- Hangul: 기사환국
- Hanja: 己巳換局
- Revised Romanization: Gisa Hwanguk
- McCune–Reischauer: Kisa Hwan'guk

"Gisa Literati Purge"
- Hangul: 기사사화
- Hanja: 己巳士禍
- Revised Romanization: Gisa Sahwa
- McCune–Reischauer: Kisa Sahwa

= Gisa Hwanguk =

1689 political purge in Korea

The Gisa Hwanguk (기사환국) occurred when the Westerners fell out of power after opposing the naming of a crown prince by Sukjong of Joseon. Prominent Westerner Song Si-yeol and others were executed.

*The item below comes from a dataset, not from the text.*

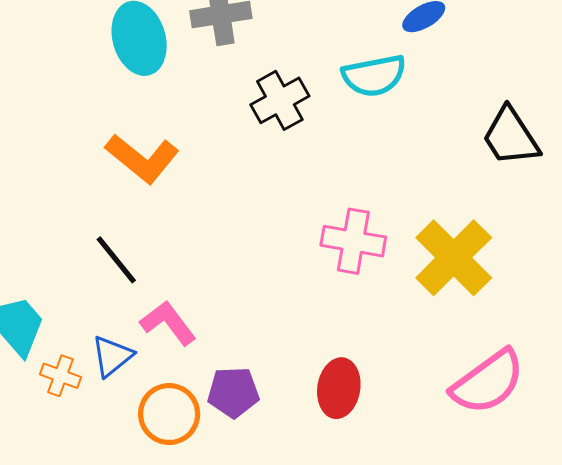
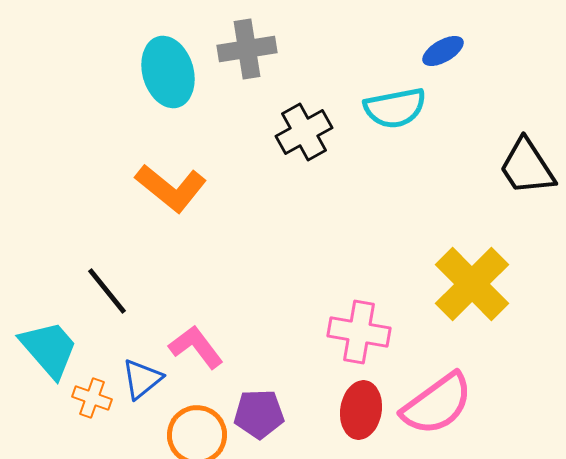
pink cross: (353, 241) -> (359, 332), moved
black line: (116, 260) -> (107, 291), moved
pink semicircle: (488, 382) -> (437, 404), moved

Shortly after, the Westerners split into Noron (Song's supporters within the Westerners) and Soron (Song's opponents within the Westerners).

== Background ==
In the late 17th century, the Westerners (Korean political faction) and Southerners (Korean political faction) were at odds in the political management of the ruling party. King Sukjong decided to abandon the previous system of party alliance and replace it frequently in order to stabilize his authority. In the beginning of King Sukjong's reign, the Southerners took the lead with the victory of the second Yesong. In response, the Westerners felt a sense of crisis as a political opponent of the Southerners, and the King Sukjong also had a sense of caution about the continuing rule of the Southerners. This was revealed in Hwanguk (the form of exchange party), including the Gyeongshin Hwanguk, Gisa Hwanguk, and Gapsul Hwanguk.